=== DATA FOR THE TASK ===

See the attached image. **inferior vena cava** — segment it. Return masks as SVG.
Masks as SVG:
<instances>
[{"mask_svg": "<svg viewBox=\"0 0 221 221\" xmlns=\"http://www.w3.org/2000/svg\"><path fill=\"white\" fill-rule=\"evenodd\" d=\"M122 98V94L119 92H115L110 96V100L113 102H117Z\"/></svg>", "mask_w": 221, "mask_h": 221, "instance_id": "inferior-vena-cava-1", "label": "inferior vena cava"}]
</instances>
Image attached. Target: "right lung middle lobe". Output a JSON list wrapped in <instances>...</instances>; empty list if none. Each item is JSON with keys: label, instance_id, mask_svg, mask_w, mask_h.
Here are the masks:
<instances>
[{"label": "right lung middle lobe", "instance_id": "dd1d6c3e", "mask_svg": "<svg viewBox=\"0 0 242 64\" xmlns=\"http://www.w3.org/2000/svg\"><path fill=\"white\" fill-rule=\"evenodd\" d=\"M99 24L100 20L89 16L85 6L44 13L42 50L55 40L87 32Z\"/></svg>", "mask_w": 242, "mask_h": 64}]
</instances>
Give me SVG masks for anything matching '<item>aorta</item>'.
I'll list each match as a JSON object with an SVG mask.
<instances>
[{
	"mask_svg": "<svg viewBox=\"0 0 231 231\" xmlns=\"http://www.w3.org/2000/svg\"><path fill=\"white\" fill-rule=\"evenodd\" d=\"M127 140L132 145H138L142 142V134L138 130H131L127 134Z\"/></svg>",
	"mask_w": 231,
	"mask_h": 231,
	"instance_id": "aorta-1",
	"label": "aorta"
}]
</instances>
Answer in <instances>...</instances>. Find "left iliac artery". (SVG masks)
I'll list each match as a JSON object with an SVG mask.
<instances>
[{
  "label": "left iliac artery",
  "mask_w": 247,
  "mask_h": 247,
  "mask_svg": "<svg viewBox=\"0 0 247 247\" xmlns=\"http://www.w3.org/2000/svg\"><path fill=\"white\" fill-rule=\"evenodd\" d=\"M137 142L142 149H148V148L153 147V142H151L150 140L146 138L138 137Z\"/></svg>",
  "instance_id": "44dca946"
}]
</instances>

===

Each line of the listing is to be reproduced verbatim.

See the attached image. **inferior vena cava** — segment it. Return masks as SVG.
Masks as SVG:
<instances>
[{"mask_svg": "<svg viewBox=\"0 0 221 221\" xmlns=\"http://www.w3.org/2000/svg\"><path fill=\"white\" fill-rule=\"evenodd\" d=\"M122 98V94L119 92H115L110 96V100L113 102H117Z\"/></svg>", "mask_w": 221, "mask_h": 221, "instance_id": "inferior-vena-cava-1", "label": "inferior vena cava"}]
</instances>
Image attached. Target: "right lung middle lobe". Output a JSON list wrapped in <instances>...</instances>; empty list if none. Each item is JSON with keys: label, instance_id, mask_svg, mask_w, mask_h.
Here are the masks:
<instances>
[{"label": "right lung middle lobe", "instance_id": "dd1d6c3e", "mask_svg": "<svg viewBox=\"0 0 242 64\" xmlns=\"http://www.w3.org/2000/svg\"><path fill=\"white\" fill-rule=\"evenodd\" d=\"M99 24L100 20L89 16L85 6L44 13L42 50L55 40L87 32Z\"/></svg>", "mask_w": 242, "mask_h": 64}]
</instances>
Give me SVG masks for anything matching '<item>aorta</item>'.
I'll list each match as a JSON object with an SVG mask.
<instances>
[{
	"mask_svg": "<svg viewBox=\"0 0 231 231\" xmlns=\"http://www.w3.org/2000/svg\"><path fill=\"white\" fill-rule=\"evenodd\" d=\"M127 140L132 145H138L142 142V134L138 130H131L127 134Z\"/></svg>",
	"mask_w": 231,
	"mask_h": 231,
	"instance_id": "aorta-1",
	"label": "aorta"
}]
</instances>
Answer in <instances>...</instances>. Find "left iliac artery". (SVG masks)
I'll list each match as a JSON object with an SVG mask.
<instances>
[{
  "label": "left iliac artery",
  "mask_w": 247,
  "mask_h": 247,
  "mask_svg": "<svg viewBox=\"0 0 247 247\" xmlns=\"http://www.w3.org/2000/svg\"><path fill=\"white\" fill-rule=\"evenodd\" d=\"M137 142L142 149H148V148L153 147V142H151L150 140L146 138L138 137Z\"/></svg>",
  "instance_id": "44dca946"
}]
</instances>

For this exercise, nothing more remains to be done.